▸ WHAT IS EXPECTED: Begin at the top of the records below and return each line exactly through the line with "Bei Ihrer Tätigkeit haben Sie". Skip pictures.

▸ Collected data:
========================================

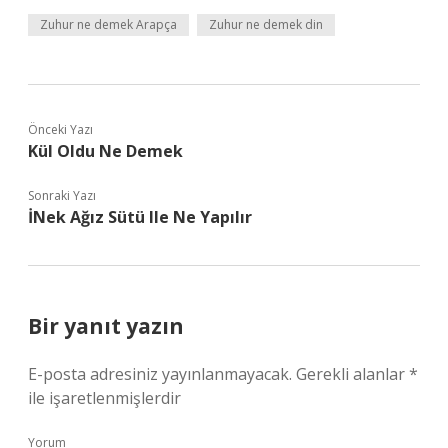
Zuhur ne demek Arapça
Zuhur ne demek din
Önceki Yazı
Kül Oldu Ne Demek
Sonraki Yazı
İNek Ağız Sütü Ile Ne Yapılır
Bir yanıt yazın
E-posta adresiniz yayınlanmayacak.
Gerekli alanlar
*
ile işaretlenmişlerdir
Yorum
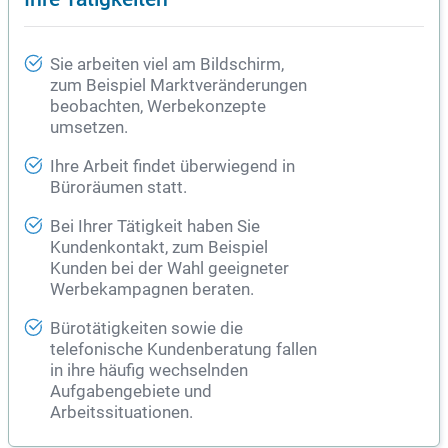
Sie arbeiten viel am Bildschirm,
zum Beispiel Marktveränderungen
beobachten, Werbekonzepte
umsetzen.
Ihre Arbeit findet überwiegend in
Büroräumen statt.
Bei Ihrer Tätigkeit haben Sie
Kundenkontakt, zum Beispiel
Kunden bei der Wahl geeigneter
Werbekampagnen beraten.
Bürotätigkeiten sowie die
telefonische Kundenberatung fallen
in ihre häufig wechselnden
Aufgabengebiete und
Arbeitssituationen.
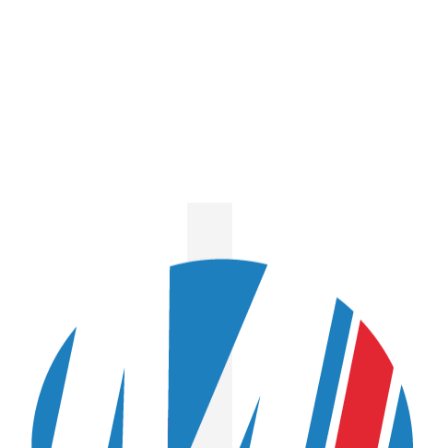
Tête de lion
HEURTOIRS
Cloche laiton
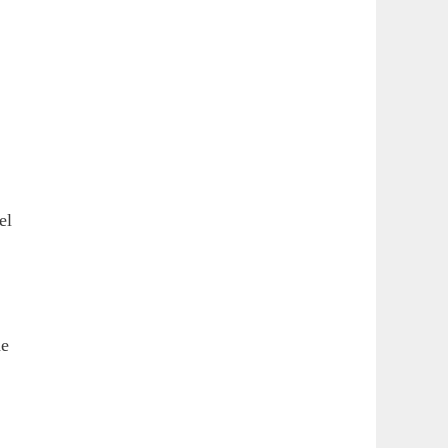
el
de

========================================

▸ SOLUTION BELOW:
Zuhur ne demek Arapça
Zuhur ne demek din
Önceki Yazı
Kül Oldu Ne Demek
Sonraki Yazı
İNek Ağız Sütü Ile Ne Yapılır
Bir yanıt yazın
E-posta adresiniz yayınlanmayacak.
Gerekli alanlar
*
ile işaretlenmişlerdir
Yorum
Sie arbeiten viel am Bildschirm,
zum Beispiel Marktveränderungen
beobachten, Werbekonzepte
umsetzen.
Ihre Arbeit findet überwiegend in
Büroräumen statt.
Bei Ihrer Tätigkeit haben Sie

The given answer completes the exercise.